Makes 4 servings
Enjoy this delicious potato salad either warm or chilled. If refrigerated, serve it later the same day because the dressing soaks into the potatoes.
1 pound (about 6) small red potatoes, scrubbed and halved 2 tablespoons chopped onion ½ teaspoon salt ½ teaspoon freshly ground pepper 2 plum tomatoes, cut into ½-inch cubes ½ red bell pepper, finely chopped 2 scallions, both white and green parts, finely chopped 2 tablespoons capers, drained and rinsed (see Tip) ½ cup Red Zinfandel Dressing (see Recipe) ¼ cup minced fresh flat-leaf parsley Dash of salt, or to taste Dash of freshly ground pepper, or to taste Sprigs of fresh flat-leaf parsley for garnish
Bring a large pot of water to a boil over high heat.
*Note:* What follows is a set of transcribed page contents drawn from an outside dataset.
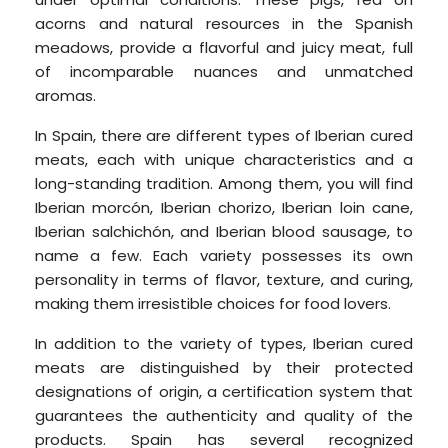
acorns and natural resources in the Spanish
meadows, provide a flavorful and juicy meat, full
of incomparable nuances and unmatched
aromas.
In Spain, there are different types of Iberian cured
meats, each with unique characteristics and a
long-standing tradition. Among them, you will find
Iberian morcón, Iberian chorizo, Iberian loin cane,
Iberian salchichón, and Iberian blood sausage, to
name a few. Each variety possesses its own
personality in terms of flavor, texture, and curing,
making them irresistible choices for food lovers.
In addition to the variety of types, Iberian cured
meats are distinguished by their protected
designations of origin, a certification system that
guarantees the authenticity and quality of the
products.
Spain has several recognized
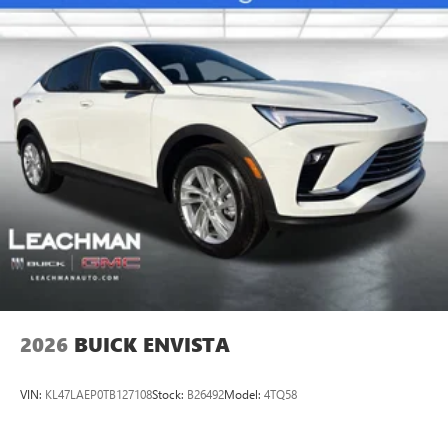
Ultrawide 11" diagonal HD color touchscreen
1
Ultrawide 11" diagonal HD color touchscreen
®2
Bluetooth®
audio streaming for 2 active
devices for compatible phones
Voice command pass-through to phone for
compatible phones
Wireless Apple CarPlay™ capability for compatible
3
phones
Wireless Android Auto™ capability for compatible
4
phones
Noise control system active noise cancellation
Antenna, roof-mounted
2026
BUICK ENVISTA
VIN:
KL47LAEP0TB127108
Stock:
B26492
Model:
4TQ58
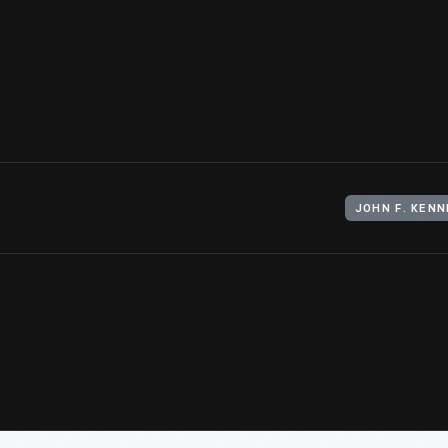
Committee on Inaugural Ceremonies, to attend the inauguratio
January 20, 1961 in Washington, D.C. The recipient was guarante
president and vice president were to take their oath of office.
View Artifact
JOHN F. KEN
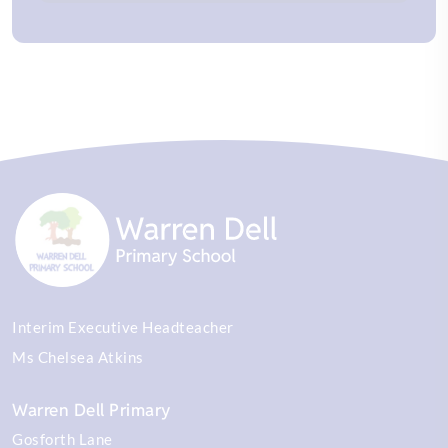
Interim Executive Headteacher
Ms Chelsea Atkins
Warren Dell Primary
Gosforth Lane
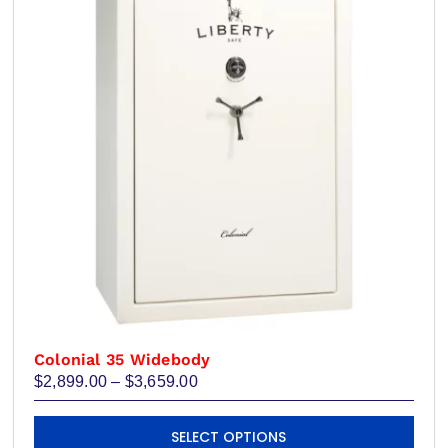
may
be
chosen
on
the
product
page
Colonial 35 Widebody
Price
$
2,899.00
–
$
3,659.00
range:
$2,899.00
This
through
SELECT OPTIONS
product
$3,659.00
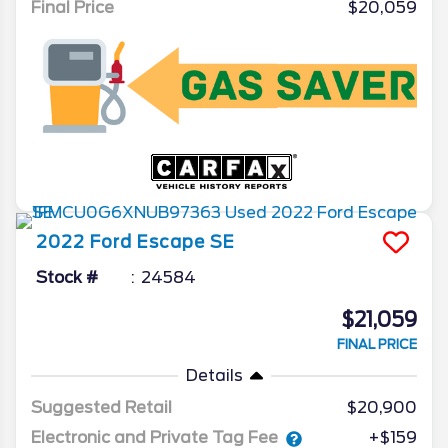
Final Price
$20,059
2022
Ford
Escape
SE
Stock #
24584
$21,059
FINAL PRICE
Details
Suggested Retail
$20,900
Electronic and Private Tag Fee
+$159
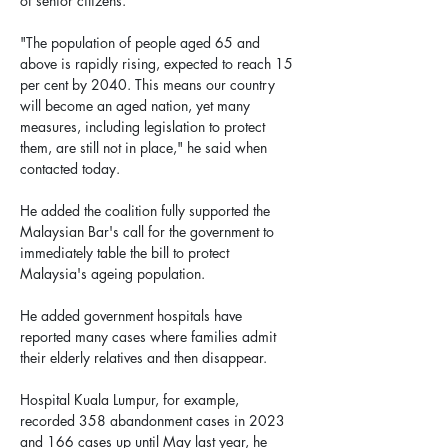
of senior citizens.
"The population of people aged 65 and 
above is rapidly rising, expected to reach 15 
per cent by 2040. This means our country 
will become an aged nation, yet many 
measures, including legislation to protect 
them, are still not in place," he said when 
contacted today.
He added the coalition fully supported the 
Malaysian Bar's call for the government to 
immediately table the bill to protect 
Malaysia's ageing population.
He added government hospitals have 
reported many cases where families admit 
their elderly relatives and then disappear.
Hospital Kuala Lumpur, for example, 
recorded 358 abandonment cases in 2023 
and 166 cases up until May last year, he 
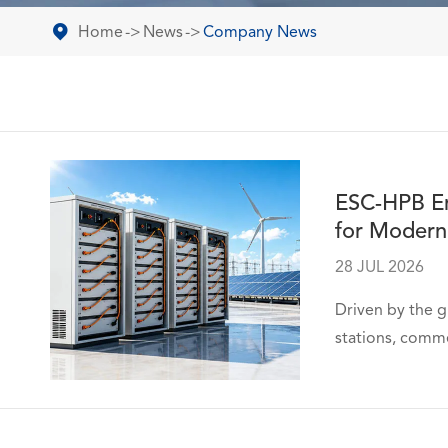
Home
News
Company News
ESC-HPB Ene
for Modern
28 JUL 2026
Driven by the g
stations, comme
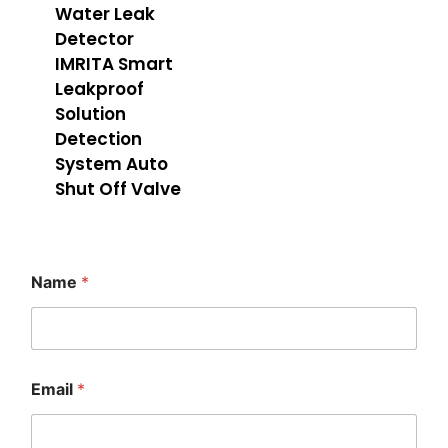
Water Leak
Detector
IMRITA Smart
Leakproof
Solution
Detection
System Auto
Shut Off Valve
Name
*
E
Email
*
m
a
i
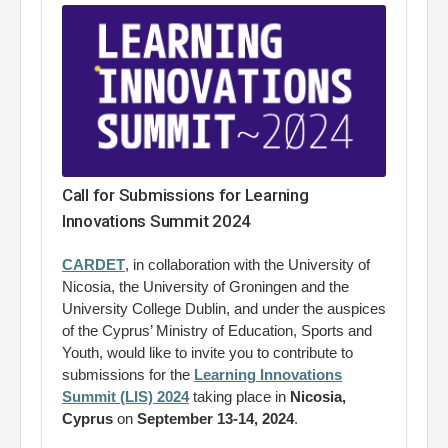
Call for Submissions for Learning
Innovations Summit 2024
CARDET
, in collaboration with the University of
Nicosia, the University of Groningen and the
University College Dublin, and under the auspices
of the Cyprus’ Ministry of Education, Sports and
Youth, would like to invite you to contribute to
submissions for the
Learning Innovations
Summit (LIS) 2024
taking place in
Nicosia,
Cyprus
on
September 13-14, 2024
.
Add the potatoes, onion, salt, and pepper; reduce the heat and simmer until the potatoes are just tender, about 12 minutes. Drain well. Halve the potato sections or cut into large chunks.
In a large bowl, toss the potatoes with the tomatoes, bell pepper, scallions, and capers. Add the dressing and parsley; toss again. Add the salt and pepper. Taste and adjust the seasoning. Serve warm or refrigerate in a covered container until chilled. Garnish the servings with parsley sprigs.